トレイルランって休まずに走り続けているものだと思ってました!

いえいえ、トップ選手や上りが好きな人は別として、上りは歩く人の方が多いです。歩いたり止まったり休憩で食事をしたりしながら、走れるところだけ走る、というのでいいんです

登りは不得意だけど、そう聞いたら自分にもできそうな気がします

マナーを守って気持ちよく、また安全にも注意して走ろう

トレイルランは行く場所さえ正しくチョイスすれば、ハードルは高くありません。高尾山のような低山でルートが複数あり、山小屋やトイレが整備されているところは初心者向きです。しかし気をつけておきたいのはマナー。自然環境に配慮することはもちろん、登山者と同じ道を走るので周囲に気を配り、事故のないように心がける必要があります。

「マナーの問題で、ある自治体ではトレイルランの禁止が議題にのぼったこともあります。トレイルランナーの約8割はマラソン経験者等、ランベースの人たちと言われます。登山経験者なら当たり前のマナーも、ランから入ると知らなかったりして、ギャップを招いているんです。トレイルランをするなら禁止にならないよう山のマナーを知り、誰もが気持ちよく楽しめるように走りたいですね」。

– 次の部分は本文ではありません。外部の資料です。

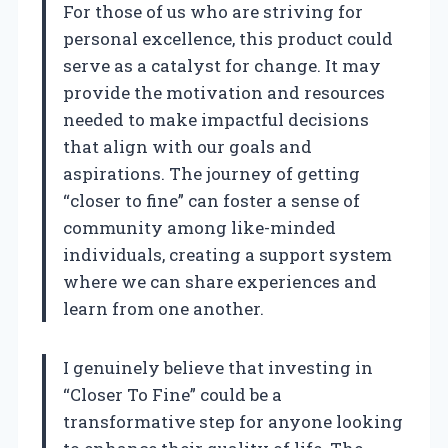
For those of us who are striving for
personal excellence, this product could
serve as a catalyst for change. It may
provide the motivation and resources
needed to make impactful decisions
that align with our goals and
aspirations. The journey of getting
“closer to fine” can foster a sense of
community among like-minded
individuals, creating a support system
where we can share experiences and
learn from one another.
I genuinely believe that investing in
“Closer To Fine” could be a
transformative step for anyone looking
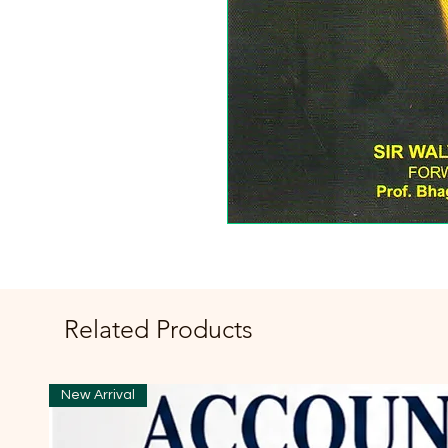
Related Products
New Arrival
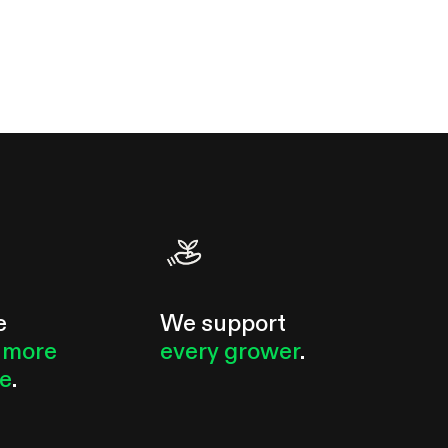
e
We support
 more
every grower
.
le
.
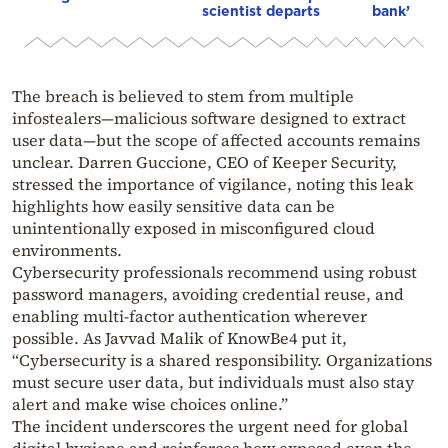
scientist departs
bank’
The breach is believed to stem from multiple
infostealers—malicious software designed to extract
user data—but the scope of affected accounts remains
unclear. Darren Guccione, CEO of Keeper Security,
stressed the importance of vigilance, noting this leak
highlights how easily sensitive data can be
unintentionally exposed in misconfigured cloud
environments.
Cybersecurity professionals recommend using robust
password managers, avoiding credential reuse, and
enabling multi-factor authentication wherever
possible. As Javvad Malik of KnowBe4 put it,
“Cybersecurity is a shared responsibility. Organizations
must secure user data, but individuals must also stay
alert and make wise choices online.”
The incident underscores the urgent need for global
digital hygiene and reinforces how exposed even the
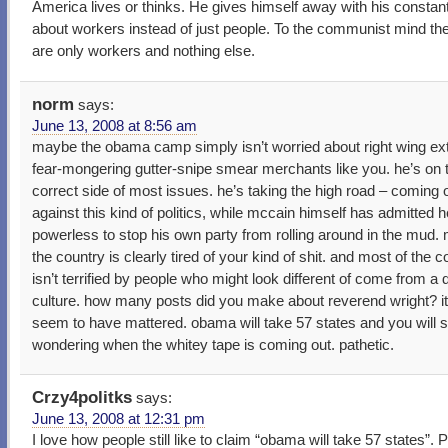
America lives or thinks. He gives himself away with his constant
about workers instead of just people. To the communist mind th
are only workers and nothing else.
norm
says:
June 13, 2008 at 8:56 am
maybe the obama camp simply isn’t worried about right wing ex
fear-mongering gutter-snipe smear merchants like you. he’s on 
correct side of most issues. he’s taking the high road – coming 
against this kind of politics, while mccain himself has admitted h
powerless to stop his own party from rolling around in the mud. 
the country is clearly tired of your kind of shit. and most of the c
isn’t terrified by people who might look different of come from a d
culture. how many posts did you make about reverend wright? it
seem to have mattered. obama will take 57 states and you will st
wondering when the whitey tape is coming out. pathetic.
Crzy4politks
says:
June 13, 2008 at 12:31 pm
I love how people still like to claim “obama will take 57 states”. 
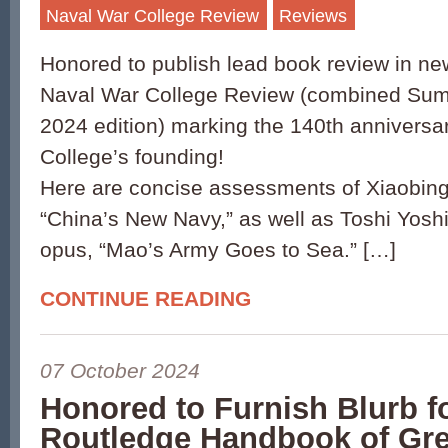
Naval War College Review
Reviews
Honored to publish lead book review in ne
Naval War College Review (combined Su
2024 edition) marking the 140th anniversa
College’s founding!
Here are concise assessments of Xiaobing L
“China’s New Navy,” as well as Toshi Yos
opus, “Mao’s Army Goes to Sea.” […]
CONTINUE READING
07 October 2024
Honored to Furnish Blurb f
Routledge Handbook of Gr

日本トレイルランナーズ協会・日本トレイルランニング協会は「トレイルランニング安全マナーガイド」で10項目のマナーを呼びかけています。以下に示しますが、中でもトレイルランナー向けといえるのは4と5。登山者の背後から走って追い抜いて驚かせないよう、歩いて追い越し・すれ違う(4)、また何人かで走るときは混雑する時刻やコースを避け、周囲の人の迷惑にならないように配慮する(5)等、事故やトラブルが起こらないように特に注意しましょう。

トレイルランニングのマナー

  1. 自然に敬意を払って行動しましょう
  2. 安全第一。計画をしっかり立て、十分な準備を整えてから山に入りましょう。
  3. トレイルは譲り合いましょう
  4. すれ違い・追い越し時は必ず歩いて
  5. 集団で走るときは、周囲に気を配りましょう
  6. トレイルから外れないようにしましょう
  7. ゴミは全て持ち帰りましょう
  8. トイレは極力所定の場所ですませましょう。使った紙は持ち帰りましょう
  9. 動植物を大切にしましょう
  10. あいさつをしよう

初心者にありがちな失敗第1位は“水不足”

トレイルランは平地で同じ距離を走るより倍以上の時間がかかる事もあります。しかも山にはコンビニも自販機もないので、食料その他、それなりの持ち物が必要です。「食料は好きな物でいいのですが、スポーツ用の補給食は小さくて吸収もいいので、持っていると安心かもしれません」。また、初心者に多いのが途中で水がなくなることだそう。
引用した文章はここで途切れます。